Communications hub 105 may send memory and resource requests only
to a primary memory hub 115, which manages memory subsystem 130 or
operates as part of a distributed management scheme. A
communications hub 105 may be directly coupled to more than one
memory hub 115.
[0017] A tree topology is a topology with a root node that branches
out with any level of fanout to branch nodes and leaf nodes that
may be any number of levels away from the root. In another
embodiment, the topology of the network is a mesh, hybrid or
similar topology. The topology of the network maybe cyclic or
acyclic. An acyclic physical memory subsystem topology will include
cycle checking or directed logical topology in memory hubs to
prevent the sending of messages in circular paths.
[0018] While the topology may be generally tree structured, as
mentioned, redundant links may be used to improve reliability and
shorten the communication latency between memory hubs. In one
embodiment, the topology includes multiple levels in a tree
structure. Each level is determined by the length of the path to
the communication hub 105 or root. For example, memory hub 115 is
in a first level of the topology and memory hub 133 is in a second
level of the topology. Memory hubs and memory devices in lower
levels of the tree structure (i.e., those components closest to the
root) have the shortest latency and those hubs and memory devices
in the highest levels have the highest latency.

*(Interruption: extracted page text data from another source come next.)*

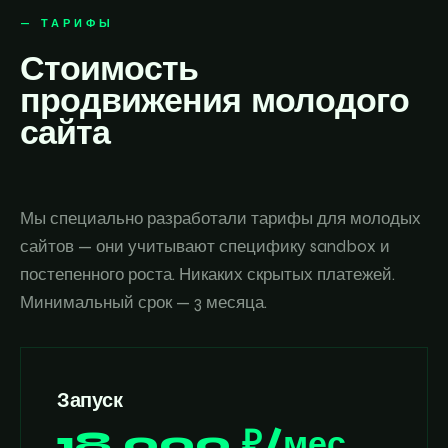
— ТАРИФЫ
Стоимость
продвижения молодого
сайта
Мы специально разработали тарифы для молодых
сайтов — они учитывают специфику sandbox и
постепенного роста. Никаких скрытых платежей.
Минимальный срок — 3 месяца.
Запуск
18 000 ₽/мес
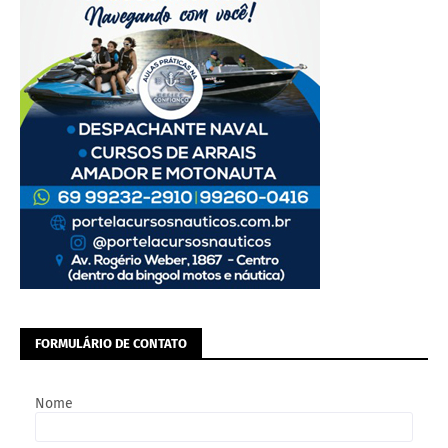
FORMULÁRIO DE CONTATO
Nome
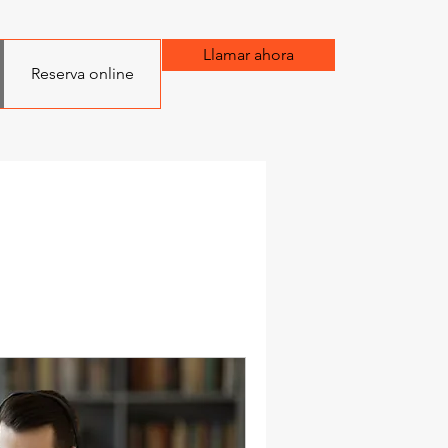
Llamar ahora
Reserva online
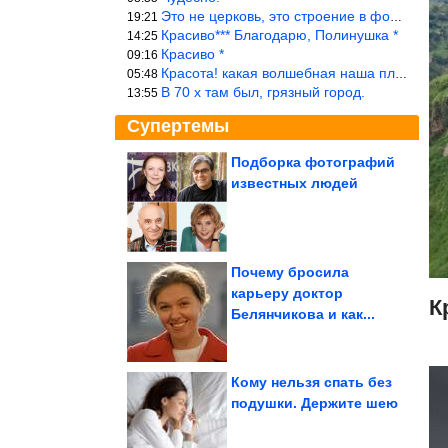
Это не церковь, это строение в форме церкви.
19:21
Красиво*** Благодарю, Полинушка *
14:25
Красиво *
09:16
Красота! какая волшебная наша планета!… еще-бы, мы понимали это…
05:48
В 70 х там был, грязный город.
13:55
Супертемы
Подборка фотографий
известных людей
Смех приходит без
предупреждения
Почему бросила
карьеру доктор
К
В США опубликовали
Белянчикова и как...
проект санкций против
России...
Кому нельзя спать без
подушки. Держите шею
Зачем нужна эмоциональная уборка дома и как её провести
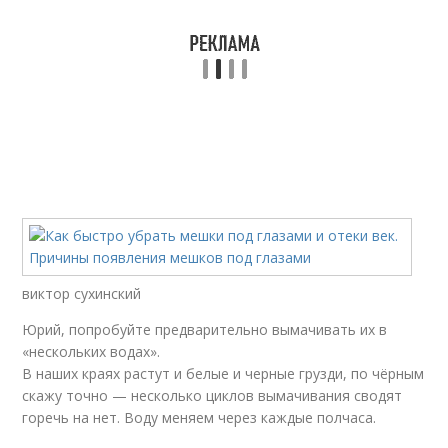
виктор сухинский
Юрий, попробуйте предварительно вымачивать их в
«нескольких водах».
В наших краях растут и белые и черные грузди, по чёрным
скажу точно — несколько циклов вымачивания сводят
горечь на нет. Воду меняем через каждые полчаса.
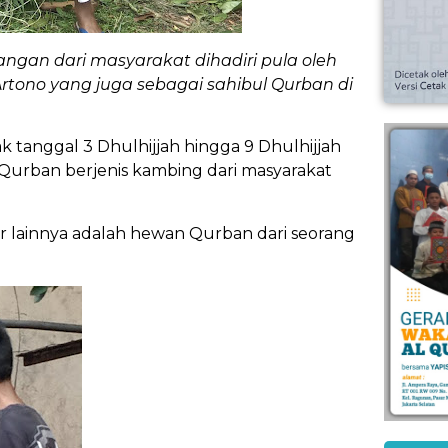
an dari masyarakat dihadiri pula oleh
Artono yang juga sebagai sahibul Qurban di
tanggal 3 Dhulhijjah hingga 9 Dhulhijjah
n Qurban berjenis kambing dari masyarakat
or lainnya adalah hewan Qurban dari seorang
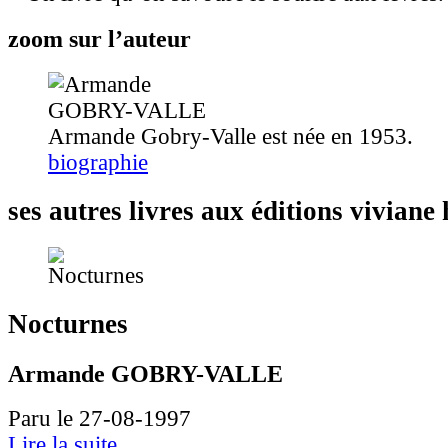
zoom sur l’auteur
Armande Gobry-Valle est née en 1953.
biographie
ses autres livres aux éditions vivian
Nocturnes
Armande GOBRY-VALLE
Paru le 27-08-1997
Lire la suite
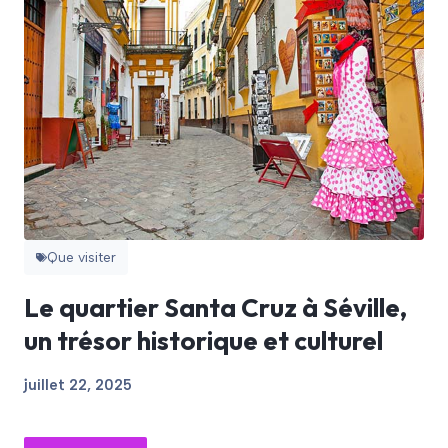
Que visiter
Le quartier Santa Cruz à Séville,
un trésor historique et culturel
juillet 22, 2025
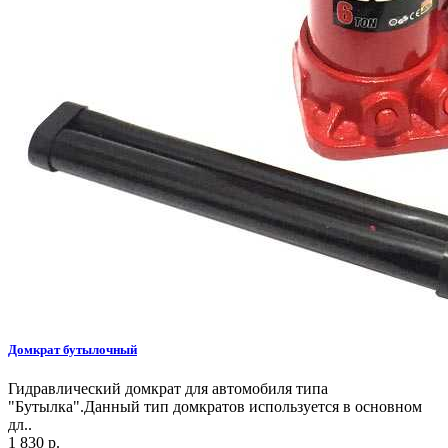
Домкрат бутылочный
Гидравлический домкрат для автомобиля типа
"Бутылка".Данный тип домкратов используется в основном
дл..
1 830 р.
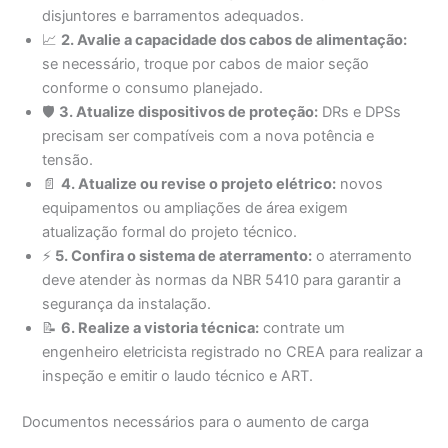
disjuntores e barramentos adequados.
📈
2. Avalie a capacidade dos cabos de alimentação:
se necessário, troque por cabos de maior seção
conforme o consumo planejado.
🛡️
3. Atualize dispositivos de proteção:
DRs e DPSs
precisam ser compatíveis com a nova potência e
tensão.
📄
4. Atualize ou revise o projeto elétrico:
novos
equipamentos ou ampliações de área exigem
atualização formal do projeto técnico.
⚡
5. Confira o sistema de aterramento:
o aterramento
deve atender às normas da NBR 5410 para garantir a
segurança da instalação.
📝
6. Realize a vistoria técnica:
contrate um
engenheiro eletricista registrado no CREA para realizar a
inspeção e emitir o laudo técnico e ART.
Documentos necessários para o aumento de carga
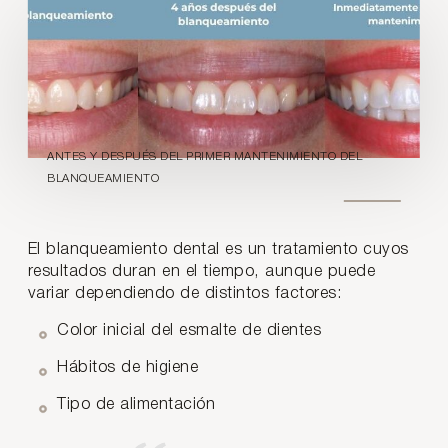
ANTES Y DESPUÉS DEL PRIMER MANTENIMIENTO DEL
BLANQUEAMIENTO
El blanqueamiento dental es un tratamiento cuyos
resultados duran en el tiempo, aunque puede
variar dependiendo de distintos factores:
Color inicial del esmalte de dientes
Hábitos de higiene
Tipo de alimentación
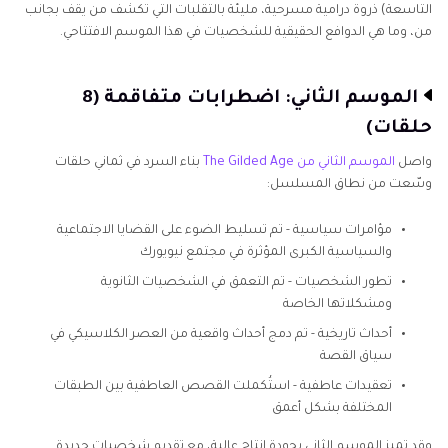
التاسعة) ذروة درامية مسرحية، مليئة بالتقلبات التي تكشف من يقف بجانب
من، وما هي الدوافع الحقيقية للشخصيات في هذا الموسم الافتتاحي.
الموسم الثاني: اضطرابات متفاقمة (8
حلقات)
واصل
الموسم الثاني من The Gilded Age
بناء السرد في ثماني حلقات
وسّعت من نطاق المسلسل:
مؤامرات سياسية - تم تسليط الضوء على القضايا الاجتماعية
والسياسية الكبرى المؤثرة في مجتمع نيويورك
تطور الشخصيات - تم التعمق في الشخصيات الثانوية
ومشكلاتها الخاصة
أحداث تاريخية - تم دمج أحداث واقعية من العصر الكلاسيكي في
سياق القصة
تعقيدات عاطفية - استُكملت القصص العاطفية بين الطبقات
المختلفة بشكل أعمق
وقد تميز الموسم الثاني بجودة إنتاج عالية، مع تقديم شخصيات جديدة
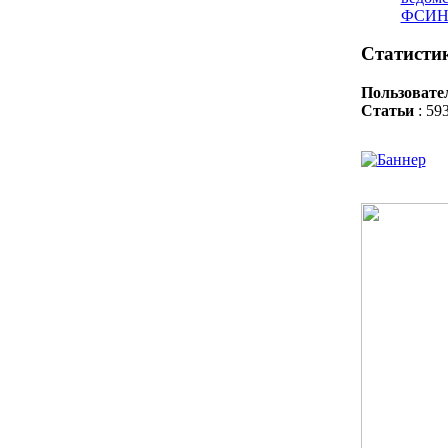
ФСИН 
Статистик
Пользовате
Статьи
: 59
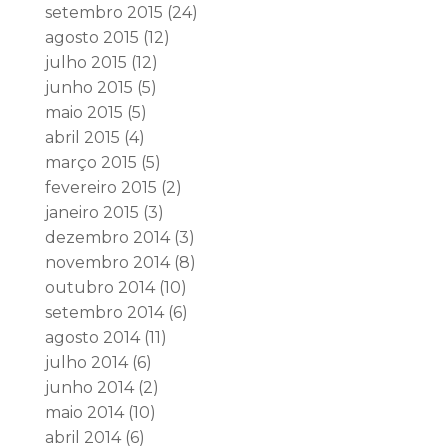
setembro 2015
(24)
agosto 2015
(12)
julho 2015
(12)
junho 2015
(5)
maio 2015
(5)
abril 2015
(4)
março 2015
(5)
fevereiro 2015
(2)
janeiro 2015
(3)
dezembro 2014
(3)
novembro 2014
(8)
outubro 2014
(10)
setembro 2014
(6)
agosto 2014
(11)
julho 2014
(6)
junho 2014
(2)
maio 2014
(10)
abril 2014
(6)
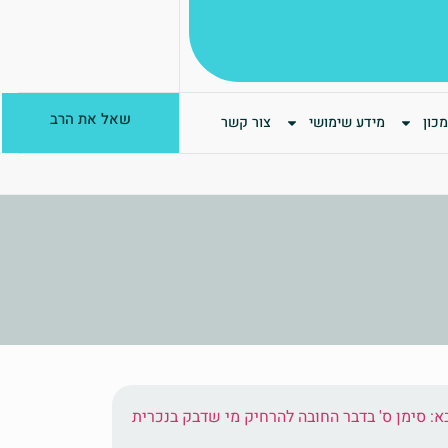
שאל את הרב
כון
מידע שימושי
צור קשר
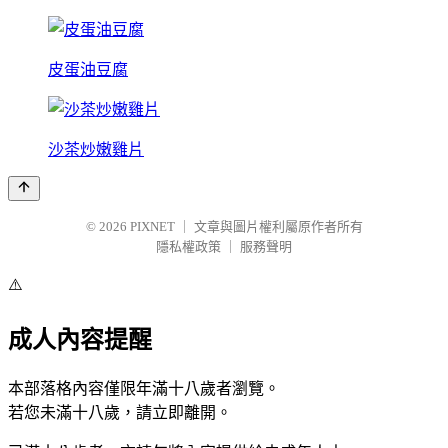
皮蛋油豆腐
沙茶炒嫩雞片
© 2026
PIXNET
｜
文章與圖片權利屬原作者所有
隱私權政策
｜
服務聲明
⚠️
成人內容提醒
本部落格內容僅限年滿十八歲者瀏覽。
若您未滿十八歲，請立即離開。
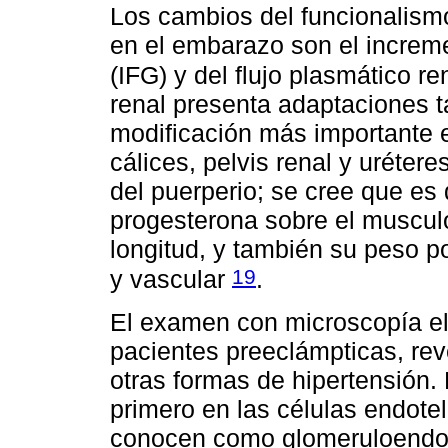
Los cambios del funcionalism
en el embarazo son el incremen
(IFG) y del flujo plasmático r
renal presenta adaptaciones t
modificación más importante es
cálices, pelvis renal y urétere
del puerperio; se cree que es 
progesterona sobre el musculo
longitud, y también su peso po
19
y vascular
.
El examen con microscopía el
pacientes preeclámpticas, rev
otras formas de hipertensión.
primero en las células endotel
conocen como glomeruloendote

[0019] Thus, the memory subsystem 130 may be configured to
prioritize memory usage based upon the importance or frequency of
use for data and the level of a memory hub. Data that is most
frequently accessed may be placed in lower levels while less
frequently accessed data is placed in the higher levels of the
topology. Thus, frequently used data can be retrieved with less
latency and less frequently used data can be retrieved with a
higher latency than the frequently used data. The topology will
support memory sizes greater than sixty four gigabytes. Even the
latency of data in higher levels is less than the retrieval times
for data stored in fixed or removable storage devices such as hard
disks, compact discs or similar media. Therefore, the overall
system 100 retrieval times are improved over a conventional system
with only a single layer of memory and smaller capacity of sixty
four gigabytes or less, because more data can be stored in the
memory subsystem reducing accesses to fixed or removable media
which have access times that are orders of magnitude greater than
memory access and because memory storage can be ordered on
frequency of use basis improving access times similar to a
cache.
[0020] In one embodiment, links between memory hubs may include
links 123 that bridge two or more basic tree structured memory
subsystems. Bridge links 123 can be used to network additional CPUs
125 and computer systems 141 to computer system 102. Bridging
allows the sharing of memory space, address space, and system
resources across multiple systems. The basic tree based messaging
system and forwarding schemes used in a system 100 without a bridge
123 scale to operate on a bridged system 100. In one embodiment,
each communications hub may act as a root and each maintains
redundant topology data. In another embodiment, a single
communications hub becomes a master communications hub and other
communication hubs are slave devices carrying out assigned
functions in maintaining the memory subsystem 130. In a further
embodiment, the management is distributed among all memory hubs and
communication hubs.
[0021] In one embodiment, memory hubs may communicate between
themselves using any messaging protocol or set of instructions.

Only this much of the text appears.